- An image of the Rensenware virus.
- Original author: Kangjun Heo
- Written in: C#
- Operating system: Windows
- Type: Ransomware
- License: GNU GPL (backend)
- Repository: GitHub

= Rensenware =

Joke ransomware

Rensenware (련선웨어; 蓮船ウェアー; stylized as rensenWare) is a ransomware that infects Windows computers. It was created as a joke by Kangjun Heo (허강준; alias "0x00000FF") and first appeared in 2017. Rensenware is unusual as an example of ransomware in that it does not request the user pay the creator of the virus to decrypt their files, instead requiring the user to achieve a required number of points in the shoot 'em up video game Undefined Fantastic Object before any decryption can take place. The main window displays Minamitsu Murasa, a character from the game. Heo released a patch that neutralizes Rensenware after the malware gained attention.

== Description ==
Rensenware was developed by Korean undergraduate student and programmer Kangjun Heo for Windows operating systems out of boredom as a joke within the Touhou Project fandom.

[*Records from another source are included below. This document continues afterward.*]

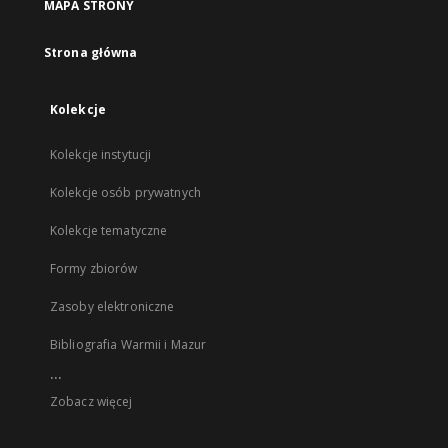
MAPA STRONY
Strona główna
Kolekcje
Kolekcje instytucji
Kolekcje osób prywatnych
Kolekcje tematyczne
Formy zbiorów
Zasoby elektroniczne
Bibliografia Warmii i Mazur
...
Zobacz więcej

When executed, the program scans and encrypts files on the computer ending in specific extensions using AES-256 and appends ".RENSENWARE" to the filename. The ransomware was first discovered by MalwareHunterTeam on April 6, 2017.

=== Payload ===
Once the files have been encrypted, a warning window depicting the character Minamitsu Murasa from the Touhou Project is displayed, which cannot be closed. The program requires the user to play the bullet hell video game Touhou Seirensen ~ Undefined Fantastic Object, which is not included with the software meaning they must download it on their own, and score at least 200 million points in the "Lunatic" level of difficulty before any decryption may take place (the program automatically detects the game's process "th12" and its accumulated points). The payload window advises the user not to kill the Rensenware main program until their files have successfully been decrypted, otherwise they will lose them permanently as the decryption keys are not locally stored.

== Neutralisation tool ==
Heo later released a piece of software—setting the score in game's memory directly and satisfying the Rensenware requirements—onto GitHub with an apology. He also released a small part of the ransomware's source code without the payload.